The site photo of attention test for the author wearing the MS.

The attention-time curve of the author wearing the MS.
The time for each subject to reach the threshold or in other words to make the barrel burning were recorded as shown in Figure 9.

The initial time for four subjects to reach the threshold before training.
Similar to the fact that exercising an underdeveloped muscle needs longer training, if the subjects want to skilfully operate eSense parameters through the control of their own brain ideation, they also need to spend a certain amount of time training. Typically, they can keep a close watch on an object or concentrate on a problem or other ways to control their concentration. They can gaze at a point on the screen or imagine that they are trying to accomplish actions to improve their concentration. For example, they watch the screen “attention strip” and try to imagine a pointer on the strip in to the numerical high local mobile, thereby pushing up the screen “attention” numerical value.

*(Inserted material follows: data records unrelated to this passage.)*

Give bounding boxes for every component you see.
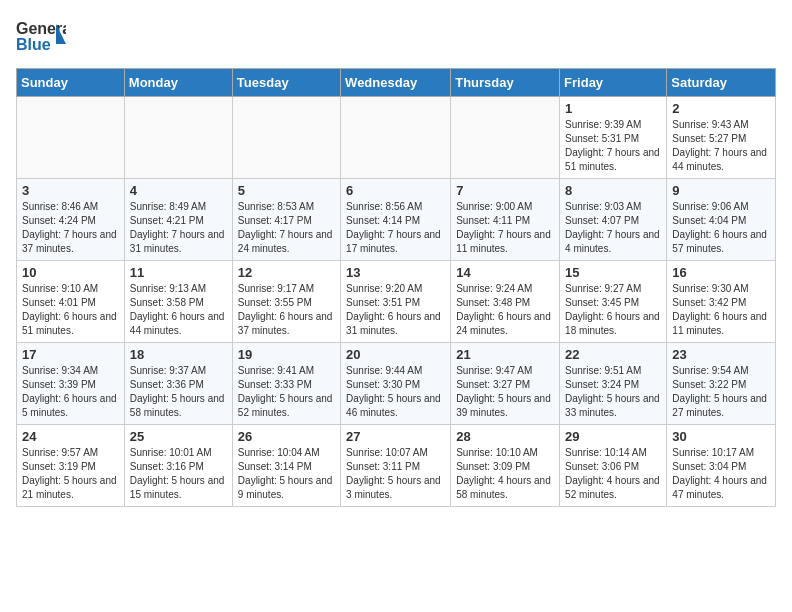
day-number: 4 bbox=[130, 183, 227, 198]
calendar-day-cell: 9Sunrise: 9:06 AM Sunset: 4:04 PM Daylig… bbox=[667, 179, 776, 261]
calendar-table: SundayMondayTuesdayWednesdayThursdayFrid… bbox=[16, 68, 776, 507]
calendar-day-cell: 25Sunrise: 10:01 AM Sunset: 3:16 PM Dayl… bbox=[124, 425, 232, 507]
day-of-week-header: Saturday bbox=[667, 69, 776, 97]
day-info: Sunrise: 9:34 AM Sunset: 3:39 PM Dayligh… bbox=[22, 364, 119, 420]
day-info: Sunrise: 9:57 AM Sunset: 3:19 PM Dayligh… bbox=[22, 446, 119, 502]
calendar-day-cell: 12Sunrise: 9:17 AM Sunset: 3:55 PM Dayli… bbox=[232, 261, 340, 343]
day-number: 14 bbox=[456, 265, 554, 280]
day-info: Sunrise: 9:47 AM Sunset: 3:27 PM Dayligh… bbox=[456, 364, 554, 420]
day-info: Sunrise: 9:43 AM Sunset: 5:27 PM Dayligh… bbox=[672, 118, 770, 174]
day-info: Sunrise: 9:24 AM Sunset: 3:48 PM Dayligh… bbox=[456, 282, 554, 338]
day-number: 8 bbox=[565, 183, 661, 198]
calendar-day-cell: 28Sunrise: 10:10 AM Sunset: 3:09 PM Dayl… bbox=[451, 425, 560, 507]
day-info: Sunrise: 8:46 AM Sunset: 4:24 PM Dayligh… bbox=[22, 200, 119, 256]
calendar-day-cell: 24Sunrise: 9:57 AM Sunset: 3:19 PM Dayli… bbox=[17, 425, 125, 507]
calendar-day-cell: 18Sunrise: 9:37 AM Sunset: 3:36 PM Dayli… bbox=[124, 343, 232, 425]
logo-icon: General Blue bbox=[16, 16, 66, 56]
day-info: Sunrise: 9:39 AM Sunset: 5:31 PM Dayligh… bbox=[565, 118, 661, 174]
day-info: Sunrise: 10:17 AM Sunset: 3:04 PM Daylig… bbox=[672, 446, 770, 502]
calendar-week-row: 10Sunrise: 9:10 AM Sunset: 4:01 PM Dayli… bbox=[17, 261, 776, 343]
day-number: 25 bbox=[130, 429, 227, 444]
calendar-day-cell: 7Sunrise: 9:00 AM Sunset: 4:11 PM Daylig… bbox=[451, 179, 560, 261]
calendar-week-row: 17Sunrise: 9:34 AM Sunset: 3:39 PM Dayli… bbox=[17, 343, 776, 425]
calendar-day-cell: 22Sunrise: 9:51 AM Sunset: 3:24 PM Dayli… bbox=[560, 343, 667, 425]
day-info: Sunrise: 9:13 AM Sunset: 3:58 PM Dayligh… bbox=[130, 282, 227, 338]
day-number: 24 bbox=[22, 429, 119, 444]
day-number: 22 bbox=[565, 347, 661, 362]
calendar-day-cell: 11Sunrise: 9:13 AM Sunset: 3:58 PM Dayli… bbox=[124, 261, 232, 343]
calendar-day-cell: 20Sunrise: 9:44 AM Sunset: 3:30 PM Dayli… bbox=[341, 343, 451, 425]
day-info: Sunrise: 9:10 AM Sunset: 4:01 PM Dayligh… bbox=[22, 282, 119, 338]
calendar-day-cell: 4Sunrise: 8:49 AM Sunset: 4:21 PM Daylig… bbox=[124, 179, 232, 261]
day-number: 21 bbox=[456, 347, 554, 362]
day-number: 20 bbox=[346, 347, 445, 362]
calendar-day-cell: 15Sunrise: 9:27 AM Sunset: 3:45 PM Dayli… bbox=[560, 261, 667, 343]
calendar-day-cell: 27Sunrise: 10:07 AM Sunset: 3:11 PM Dayl… bbox=[341, 425, 451, 507]
day-of-week-header: Friday bbox=[560, 69, 667, 97]
day-number: 30 bbox=[672, 429, 770, 444]
day-number: 1 bbox=[565, 101, 661, 116]
day-number: 11 bbox=[130, 265, 227, 280]
day-number: 7 bbox=[456, 183, 554, 198]
calendar-day-cell: 13Sunrise: 9:20 AM Sunset: 3:51 PM Dayli… bbox=[341, 261, 451, 343]
calendar-day-cell bbox=[17, 97, 125, 179]
day-info: Sunrise: 10:07 AM Sunset: 3:11 PM Daylig… bbox=[346, 446, 445, 502]
calendar-day-cell bbox=[341, 97, 451, 179]
day-number: 15 bbox=[565, 265, 661, 280]
calendar-day-cell bbox=[232, 97, 340, 179]
day-info: Sunrise: 9:20 AM Sunset: 3:51 PM Dayligh… bbox=[346, 282, 445, 338]
day-info: Sunrise: 10:10 AM Sunset: 3:09 PM Daylig… bbox=[456, 446, 554, 502]
day-info: Sunrise: 9:00 AM Sunset: 4:11 PM Dayligh… bbox=[456, 200, 554, 256]
calendar-day-cell: 8Sunrise: 9:03 AM Sunset: 4:07 PM Daylig… bbox=[560, 179, 667, 261]
calendar-day-cell: 2Sunrise: 9:43 AM Sunset: 5:27 PM Daylig… bbox=[667, 97, 776, 179]
day-of-week-header: Thursday bbox=[451, 69, 560, 97]
day-info: Sunrise: 9:27 AM Sunset: 3:45 PM Dayligh… bbox=[565, 282, 661, 338]
calendar-day-cell: 1Sunrise: 9:39 AM Sunset: 5:31 PM Daylig… bbox=[560, 97, 667, 179]
day-number: 6 bbox=[346, 183, 445, 198]
day-number: 16 bbox=[672, 265, 770, 280]
calendar-day-cell: 26Sunrise: 10:04 AM Sunset: 3:14 PM Dayl… bbox=[232, 425, 340, 507]
day-number: 3 bbox=[22, 183, 119, 198]
day-number: 5 bbox=[238, 183, 335, 198]
day-number: 27 bbox=[346, 429, 445, 444]
calendar-week-row: 3Sunrise: 8:46 AM Sunset: 4:24 PM Daylig… bbox=[17, 179, 776, 261]
page-header: General Blue bbox=[16, 16, 776, 56]
calendar-day-cell: 29Sunrise: 10:14 AM Sunset: 3:06 PM Dayl… bbox=[560, 425, 667, 507]
day-info: Sunrise: 9:37 AM Sunset: 3:36 PM Dayligh… bbox=[130, 364, 227, 420]
calendar-header-row: SundayMondayTuesdayWednesdayThursdayFrid… bbox=[17, 69, 776, 97]
day-info: Sunrise: 10:04 AM Sunset: 3:14 PM Daylig… bbox=[238, 446, 335, 502]
calendar-day-cell: 3Sunrise: 8:46 AM Sunset: 4:24 PM Daylig… bbox=[17, 179, 125, 261]
day-info: Sunrise: 8:56 AM Sunset: 4:14 PM Dayligh… bbox=[346, 200, 445, 256]
day-of-week-header: Monday bbox=[124, 69, 232, 97]
day-info: Sunrise: 9:03 AM Sunset: 4:07 PM Dayligh… bbox=[565, 200, 661, 256]
calendar-day-cell: 30Sunrise: 10:17 AM Sunset: 3:04 PM Dayl… bbox=[667, 425, 776, 507]
day-info: Sunrise: 9:41 AM Sunset: 3:33 PM Dayligh… bbox=[238, 364, 335, 420]
day-info: Sunrise: 9:44 AM Sunset: 3:30 PM Dayligh… bbox=[346, 364, 445, 420]
day-info: Sunrise: 9:06 AM Sunset: 4:04 PM Dayligh… bbox=[672, 200, 770, 256]
day-info: Sunrise: 10:14 AM Sunset: 3:06 PM Daylig… bbox=[565, 446, 661, 502]
day-number: 18 bbox=[130, 347, 227, 362]
day-number: 2 bbox=[672, 101, 770, 116]
calendar-day-cell bbox=[451, 97, 560, 179]
day-info: Sunrise: 9:17 AM Sunset: 3:55 PM Dayligh… bbox=[238, 282, 335, 338]
day-number: 23 bbox=[672, 347, 770, 362]
day-number: 28 bbox=[456, 429, 554, 444]
logo: General Blue bbox=[16, 16, 66, 56]
day-info: Sunrise: 10:01 AM Sunset: 3:16 PM Daylig… bbox=[130, 446, 227, 502]
day-of-week-header: Wednesday bbox=[341, 69, 451, 97]
calendar-day-cell: 16Sunrise: 9:30 AM Sunset: 3:42 PM Dayli… bbox=[667, 261, 776, 343]
day-number: 17 bbox=[22, 347, 119, 362]
day-of-week-header: Tuesday bbox=[232, 69, 340, 97]
calendar-day-cell: 6Sunrise: 8:56 AM Sunset: 4:14 PM Daylig… bbox=[341, 179, 451, 261]
day-number: 13 bbox=[346, 265, 445, 280]
day-number: 10 bbox=[22, 265, 119, 280]
day-of-week-header: Sunday bbox=[17, 69, 125, 97]
day-number: 9 bbox=[672, 183, 770, 198]
day-number: 19 bbox=[238, 347, 335, 362]
day-info: Sunrise: 8:49 AM Sunset: 4:21 PM Dayligh… bbox=[130, 200, 227, 256]
calendar-day-cell: 23Sunrise: 9:54 AM Sunset: 3:22 PM Dayli… bbox=[667, 343, 776, 425]
calendar-week-row: 1Sunrise: 9:39 AM Sunset: 5:31 PM Daylig… bbox=[17, 97, 776, 179]
calendar-day-cell: 21Sunrise: 9:47 AM Sunset: 3:27 PM Dayli… bbox=[451, 343, 560, 425]
day-info: Sunrise: 9:51 AM Sunset: 3:24 PM Dayligh… bbox=[565, 364, 661, 420]
calendar-day-cell: 14Sunrise: 9:24 AM Sunset: 3:48 PM Dayli… bbox=[451, 261, 560, 343]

After the training of “watching the screen ‘attention strip’ and trying to imagine a pointer on the strip in to the numerical high local mobile” for 30 minutes (occasionally relaxing for one to two minutes), the time for each subject to create the barrel burning are recorded as shown in Figure 10.

The time for four subjects to reach the threshold after 30 minute of training.
Furthermore, to show how the attention-time curve of the subjects changed before and after the attention training, we took the fourth subject who was a 30 year old man as an example, and the two attention-time curves before and after the training are shown in Figure 11 and Figure 12, respectively.

The attention-time curve of the fourth subject before training.

The attention-time curve of the fourth subject after training.
From the comparison between Figure 7 and Figure 8, we can see that by undertaking some kind of training for some time all of the four subjects succeeded in taking less time to maintain their attention to some degree – that was inspiring. Of course, a better training effect requires longer training and we are looking forward to the results of long-term training.
The experiment results showed that the game could help the users concentrate on the tests faster and give them the feeling of being in so-called “virtual reality” by personally taking part in the game, and thereby achieving the stated functionality basically and performing stably.
5. Conclusion
This paper presented a single case design model as the main way to access data. The thread was the basic unit to run, so that timely communication between the main control software and game program were realized, and the phenomenon of misreading and mistaking during access to the data process was avoided. After data acquisition, by means of the main software, the information of focus, speed, etc, would be passed to the game program in real-time and the information of speed was shown by characters that run in a speed display in the game in real-time. As the patients could focus much better and be immersed in virtual reality in the rehabilitation training, this allowed the recovery process to become more interesting. At the same time, the man-machine interaction trained patients to focus far better, aroused the enthusiasm of the patients and was also more conducive to the rehabilitation of the patients.
Footnotes
6. Acknowledgments
The authors would like to thank the financial support of the natural science foundation of Anhui Province (grant #1208085QF121) and the postdoctoral scientific research plan of Jiangsu Province (grant #1102038C). We are very grateful to the unknown referees for their valuable remarks.